The career of the British director has always been in the shadow of his brother Ridley Scott, known for such hits as “Gladiator” and “Heavenly Kingdom”. Ridley Scott has a whole collection of Oscars, unlike his brother Tony.
He was born in North Shields, Great Britain, on July 21, 1944. He was the youngest of three sons of Elizabeth and Colonel Francis Percy Scott, who served in the Royal Army.
Tony followed in his older brother’s footsteps, studying at Grangefield School, West Hartlepool College of Art and graduating from art school with a degree in Fine Art.
At the age of 16, he appeared in the short film Boy and Bicycle. This is the directorial debut of his brother Ridley, who is 23.
Tony Scott continued his art studies after failing to get into King’s College London.
Again following in Ridley’s footsteps, Tony later graduated from the Royal College of Art, although he intended to become an artist.
“My goal was to make films, but I got into commercials. I did them for 15 years, I was quite prolific and that was kind of my training ground.
For the big Hollywood action figures to come…
After the stellar success of “Top Gun”, Scott found himself on the list of action directors of Hollywood. In 1987, he teamed up with The Simpsons and Bruckheimer to direct Eddie Murphy and Brigitte Nielsen in the long-awaited sequel, Beverly Hills Cop II, which left critics on edge but was among the top-grossing films of the year.
In 1993, Scott directed the $13 million True Romance, based on a script by Quentin Tarantino. The cast includes Christian Slater, Patricia Arquette, Dennis Hopper, Christopher Walken, Gary Oldman, Brad Pitt, Val Kilmer and others. For his next film, Purple Tide (1995), Scott again worked with producers Don Simpson and Jerry Bruckheimer.
The underwater thriller starring Gene Hackman and Denzel Washington was critically poorly received, but commercially it “performed” too well.
Scott married three times. His first marriage in 1967 was to popular BAFTA Award winning designer Geri Baldi (1944-2007). Divorced in 1974. His second marriage was in 1986 to advertising executive Glynis Sanders. They divorced a year later when his affair with Brigitte Nielsen (married to Sylvester Stallone at the time), whom he met on the set of Beverly Hills Cop II, became public knowledge. Tony subsequently met film and television actress Donna Wilson, who was 24 years his junior, on the set of Days of Thunder in 1990. They married in 1994. She bore him twin sons, Frank and Max, in 2000
Filmmaker Tony Scott with his wife Donna and sons Max (left) and Frank arrive at the premiere of ‘Domino’ at Grauman’s Chinese Theater on October 11, 2005 in Hollywood, California (Photo: Getty Images)

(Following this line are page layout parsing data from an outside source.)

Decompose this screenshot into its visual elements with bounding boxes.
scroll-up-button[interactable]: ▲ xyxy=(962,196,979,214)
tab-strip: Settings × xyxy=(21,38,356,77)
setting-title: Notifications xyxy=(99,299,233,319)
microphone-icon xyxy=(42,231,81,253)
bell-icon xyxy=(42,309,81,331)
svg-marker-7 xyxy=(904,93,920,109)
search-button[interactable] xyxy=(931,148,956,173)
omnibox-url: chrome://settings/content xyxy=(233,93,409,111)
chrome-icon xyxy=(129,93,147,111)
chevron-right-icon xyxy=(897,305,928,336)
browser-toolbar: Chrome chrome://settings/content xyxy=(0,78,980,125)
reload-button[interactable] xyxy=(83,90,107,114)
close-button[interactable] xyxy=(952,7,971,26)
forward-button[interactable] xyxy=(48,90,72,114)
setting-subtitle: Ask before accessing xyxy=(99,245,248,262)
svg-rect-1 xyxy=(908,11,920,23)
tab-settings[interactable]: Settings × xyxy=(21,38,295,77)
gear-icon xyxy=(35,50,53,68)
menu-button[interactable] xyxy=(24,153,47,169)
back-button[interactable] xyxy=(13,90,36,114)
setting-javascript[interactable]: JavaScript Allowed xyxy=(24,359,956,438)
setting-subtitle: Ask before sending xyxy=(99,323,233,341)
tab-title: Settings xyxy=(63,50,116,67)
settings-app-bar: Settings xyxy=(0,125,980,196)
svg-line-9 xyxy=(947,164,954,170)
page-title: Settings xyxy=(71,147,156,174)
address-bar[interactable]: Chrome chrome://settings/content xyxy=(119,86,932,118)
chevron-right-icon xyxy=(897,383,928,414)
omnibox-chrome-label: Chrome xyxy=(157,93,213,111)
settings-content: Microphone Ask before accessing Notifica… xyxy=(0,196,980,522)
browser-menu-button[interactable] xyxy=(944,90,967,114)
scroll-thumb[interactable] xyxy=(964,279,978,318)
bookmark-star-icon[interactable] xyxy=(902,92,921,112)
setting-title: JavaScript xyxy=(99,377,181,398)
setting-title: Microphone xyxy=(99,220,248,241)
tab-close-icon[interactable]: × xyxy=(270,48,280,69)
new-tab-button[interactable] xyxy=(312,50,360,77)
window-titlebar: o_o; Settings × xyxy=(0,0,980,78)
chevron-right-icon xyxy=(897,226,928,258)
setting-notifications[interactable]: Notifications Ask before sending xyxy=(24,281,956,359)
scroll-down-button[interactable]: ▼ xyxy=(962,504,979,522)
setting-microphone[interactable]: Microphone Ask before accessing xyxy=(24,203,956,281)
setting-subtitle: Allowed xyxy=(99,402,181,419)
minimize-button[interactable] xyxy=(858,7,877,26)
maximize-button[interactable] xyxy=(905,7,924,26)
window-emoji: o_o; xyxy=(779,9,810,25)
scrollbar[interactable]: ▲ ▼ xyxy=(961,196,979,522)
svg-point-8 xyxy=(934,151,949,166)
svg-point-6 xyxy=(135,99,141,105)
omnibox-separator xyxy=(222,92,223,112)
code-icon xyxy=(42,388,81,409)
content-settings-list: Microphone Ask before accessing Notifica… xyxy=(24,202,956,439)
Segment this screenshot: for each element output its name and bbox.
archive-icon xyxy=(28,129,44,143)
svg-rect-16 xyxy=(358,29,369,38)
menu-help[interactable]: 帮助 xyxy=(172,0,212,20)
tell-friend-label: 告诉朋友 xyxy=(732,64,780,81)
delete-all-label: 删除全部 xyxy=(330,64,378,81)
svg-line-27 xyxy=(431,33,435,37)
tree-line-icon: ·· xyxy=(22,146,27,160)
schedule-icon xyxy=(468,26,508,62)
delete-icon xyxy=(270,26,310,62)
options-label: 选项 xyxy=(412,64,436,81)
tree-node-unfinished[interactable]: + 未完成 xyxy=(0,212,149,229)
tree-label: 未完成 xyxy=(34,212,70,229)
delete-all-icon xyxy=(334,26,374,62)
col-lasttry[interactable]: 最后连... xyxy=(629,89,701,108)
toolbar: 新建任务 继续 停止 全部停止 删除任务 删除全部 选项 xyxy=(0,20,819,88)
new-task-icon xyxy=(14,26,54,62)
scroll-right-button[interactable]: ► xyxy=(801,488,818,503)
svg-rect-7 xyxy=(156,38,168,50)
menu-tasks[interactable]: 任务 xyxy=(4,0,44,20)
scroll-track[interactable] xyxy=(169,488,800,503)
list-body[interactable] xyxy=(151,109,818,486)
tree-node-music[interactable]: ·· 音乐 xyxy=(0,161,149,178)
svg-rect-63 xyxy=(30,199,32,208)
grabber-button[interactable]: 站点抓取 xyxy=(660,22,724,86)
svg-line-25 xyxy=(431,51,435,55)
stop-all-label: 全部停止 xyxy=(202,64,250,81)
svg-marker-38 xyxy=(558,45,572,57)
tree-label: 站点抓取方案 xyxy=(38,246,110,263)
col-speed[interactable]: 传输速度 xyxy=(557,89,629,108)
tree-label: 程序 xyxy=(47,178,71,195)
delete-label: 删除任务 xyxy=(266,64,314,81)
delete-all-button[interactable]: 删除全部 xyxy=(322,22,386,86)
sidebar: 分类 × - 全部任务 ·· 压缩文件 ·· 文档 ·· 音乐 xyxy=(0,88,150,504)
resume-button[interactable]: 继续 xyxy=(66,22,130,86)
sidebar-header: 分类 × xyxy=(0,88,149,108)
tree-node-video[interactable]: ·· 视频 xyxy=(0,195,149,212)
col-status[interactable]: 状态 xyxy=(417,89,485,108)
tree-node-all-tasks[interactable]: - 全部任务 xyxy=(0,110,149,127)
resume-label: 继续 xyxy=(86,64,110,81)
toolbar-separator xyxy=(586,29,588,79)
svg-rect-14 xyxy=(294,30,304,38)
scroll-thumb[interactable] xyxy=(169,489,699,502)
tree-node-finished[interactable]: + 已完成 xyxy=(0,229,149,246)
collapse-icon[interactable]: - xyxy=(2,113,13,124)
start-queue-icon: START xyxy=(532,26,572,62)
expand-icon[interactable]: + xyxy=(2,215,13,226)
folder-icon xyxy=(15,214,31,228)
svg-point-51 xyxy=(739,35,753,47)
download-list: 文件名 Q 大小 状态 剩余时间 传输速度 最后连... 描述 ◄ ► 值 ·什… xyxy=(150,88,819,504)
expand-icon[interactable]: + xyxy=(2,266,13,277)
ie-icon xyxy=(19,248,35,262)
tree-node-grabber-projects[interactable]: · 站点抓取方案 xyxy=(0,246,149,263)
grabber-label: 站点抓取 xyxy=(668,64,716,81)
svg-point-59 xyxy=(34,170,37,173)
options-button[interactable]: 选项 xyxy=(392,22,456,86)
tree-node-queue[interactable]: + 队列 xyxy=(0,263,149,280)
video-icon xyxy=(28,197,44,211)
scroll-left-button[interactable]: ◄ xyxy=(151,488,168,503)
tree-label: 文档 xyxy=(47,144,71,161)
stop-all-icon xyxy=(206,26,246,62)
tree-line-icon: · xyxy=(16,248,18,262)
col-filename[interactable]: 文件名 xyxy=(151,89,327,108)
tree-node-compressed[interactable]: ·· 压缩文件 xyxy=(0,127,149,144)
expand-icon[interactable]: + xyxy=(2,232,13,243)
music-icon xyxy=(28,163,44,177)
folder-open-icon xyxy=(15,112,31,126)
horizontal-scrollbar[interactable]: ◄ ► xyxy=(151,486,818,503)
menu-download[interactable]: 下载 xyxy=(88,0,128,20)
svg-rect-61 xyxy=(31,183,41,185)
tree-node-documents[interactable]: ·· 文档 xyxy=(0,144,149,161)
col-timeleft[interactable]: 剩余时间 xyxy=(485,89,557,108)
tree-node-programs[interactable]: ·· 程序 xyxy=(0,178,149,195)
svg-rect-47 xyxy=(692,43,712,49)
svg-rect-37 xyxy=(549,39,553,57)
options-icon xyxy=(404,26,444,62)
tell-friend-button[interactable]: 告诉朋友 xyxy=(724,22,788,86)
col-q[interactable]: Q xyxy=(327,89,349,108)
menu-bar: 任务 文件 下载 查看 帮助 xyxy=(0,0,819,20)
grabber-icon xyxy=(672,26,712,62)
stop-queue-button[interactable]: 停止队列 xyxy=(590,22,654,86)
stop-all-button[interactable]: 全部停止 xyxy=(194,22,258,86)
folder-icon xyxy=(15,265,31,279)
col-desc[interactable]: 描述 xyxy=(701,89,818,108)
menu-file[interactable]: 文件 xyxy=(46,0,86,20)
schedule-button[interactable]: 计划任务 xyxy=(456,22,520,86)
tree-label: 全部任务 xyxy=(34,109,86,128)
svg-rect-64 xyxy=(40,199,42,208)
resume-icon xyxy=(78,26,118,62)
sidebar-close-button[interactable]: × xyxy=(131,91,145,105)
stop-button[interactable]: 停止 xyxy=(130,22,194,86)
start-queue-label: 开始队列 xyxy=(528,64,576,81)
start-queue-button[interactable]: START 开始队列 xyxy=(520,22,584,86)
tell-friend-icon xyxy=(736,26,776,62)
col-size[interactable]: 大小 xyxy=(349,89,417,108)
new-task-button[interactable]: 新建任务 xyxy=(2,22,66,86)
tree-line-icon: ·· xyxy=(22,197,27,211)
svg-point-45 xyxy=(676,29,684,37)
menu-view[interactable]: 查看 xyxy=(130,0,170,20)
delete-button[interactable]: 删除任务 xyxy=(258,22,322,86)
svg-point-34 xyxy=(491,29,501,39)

A family press release dated August 22, 2012 stated that “The family will announce plans after Labor Day for an upcoming celebration to celebrate the life and work of Tony Scott.” The family announced that it has established a scholarship fund at the American Film Institute in Scott’s name, saying, “The family asks that donations be made to the fund to encourage and engage future generations of filmmakers.”
He was cremated and his ashes were buried on August 24 in Los Angeles. Tony Scott was subsequently reported to have left his estate to the family.
Film critic Manohla Dargis of The New York Times wrote that Scott was “one of the most influential filmmakers of the last 25 years, if one of the most consistently and grossly underrated by critics” and called him “one of the top futurists of modern blockbuster… These were films of someone who wanted to pull you tight and never let you go, “says the critic.